Avon incorporation is one of the leading door-to-door distributors of cosmetics. The internal audit of Avon’s China subsidiary indicated fund misappropriation attributed to the failure by the management to uphold and enforce moral and ethical principles in the company’s financial decisions. Although China prohibited the direct sale of Avon products before 2006, the policy underwent review to allow direct sales, but on strict regulations. Avon’s lack of a robust ethical model created loopholes allowing employees to engage in unethical business practices and transactions. An unknown whistleblower revealed the fraudulent activities in Avon’s China subsidiary, which prompted the company to embark on unraveling the fraud that threatened to damage its reputation and cause significant financial losses. The scandal entailed the bribing of Chinese officials to permit the firm’s operations. Fraudulent Avon employees would feature the bribes in the company’s miscellaneous expenses such as travel, gifts and entertainment. Avon used the fraud report to conduct a thorough audit of its foreign subsidiaries in compliance with the internal investigation and China’s compliance policies. Similarly, the company reviewed its accounting practices such as the reporting of expenses, especially the miscellaneous costs.

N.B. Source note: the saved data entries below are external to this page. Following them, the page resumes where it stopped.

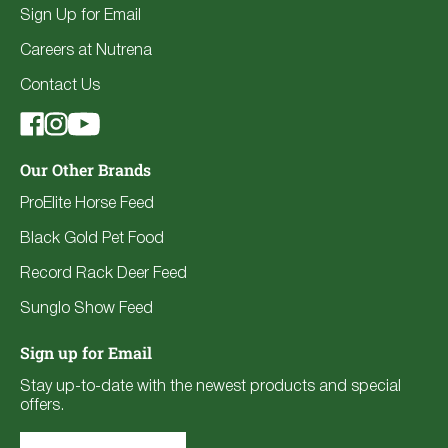
Sign Up for Email
Careers at Nutrena
Contact Us
Our Other Brands
ProElite Horse Feed
Black Gold Pet Food
Record Rack Deer Feed
Sunglo Show Feed
Sign up for Email
Stay up-to-date with the newest products and special
offers.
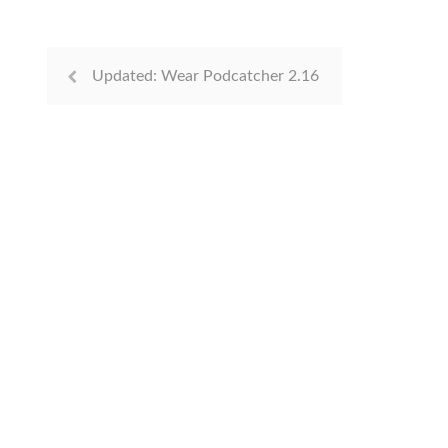
Updated: Wear Podcatcher 2.16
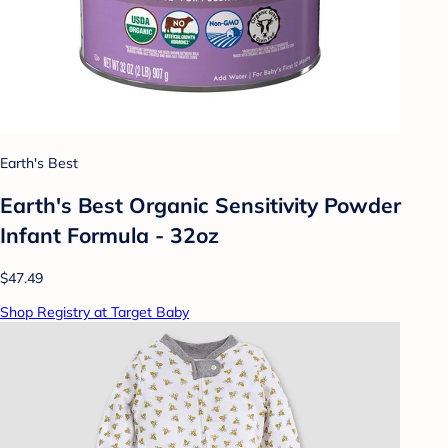
Earth's Best
Earth's Best Organic Sensitivity Powder
Infant Formula - 32oz
$47.49
Shop Registry at Target Baby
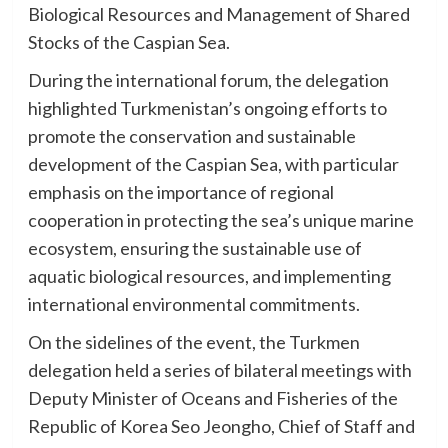
Biological Resources and Management of Shared
Stocks of the Caspian Sea.
During the international forum, the delegation
highlighted Turkmenistan’s ongoing efforts to
promote the conservation and sustainable
development of the Caspian Sea, with particular
emphasis on the importance of regional
cooperation in protecting the sea’s unique marine
ecosystem, ensuring the sustainable use of
aquatic biological resources, and implementing
international environmental commitments.
On the sidelines of the event, the Turkmen
delegation held a series of bilateral meetings with
Deputy Minister of Oceans and Fisheries of the
Republic of Korea Seo Jeongho, Chief of Staff and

The aftermath of Avon’s bribery scandal was the detrimental performance of the firm’s stock at the New York Security Exchange. The value of Avon’s stock dropped by about 8 percent upon the announcement of the scandal and declined further in the following weeks. The expected company revenue decline by about 2 million Yuan compared to the previous quarterly financial reports. The investigation of Avon’s bribery scandal implicated some of the company top officials in the China subsidiary including the president, K. Kao, the chief financial officer, Jimmy Beh and Ian Rossester, the head of global internal audit and security in New York. The investigators assessed the failure by the company’s top officials to adhere to ethical standards in the management of business transactions and employee practices. The investigation revealed that K. Kao failure to undertake his leadership roles encouraged employees to engage in unethical practices and transactions. Similarly, the investigation revealed that Jimmy Beh was responsible for misappropriation of funds because he was the CFO overseeing the movement of funds during the bribery scandal. Further investigation revealed that the CFO attempted to conceal the bribery by documenting incorrect financial reports, which clearly demonstrated that he participated in the malpractice. Avon suspended the CFO on grounds of misconduct in official duty and lack of ethical values such as accountability, transparency and responsibility. Avon’s investigation demonstrated that Ian Rossester was irresponsible in monitoring the accounting progress of Avon’s subsidiaries within the holding company. He demonstrated unethical behavior by allowing the scandal to remain unnoticed until an undisclosed individual tipped-off the CEO.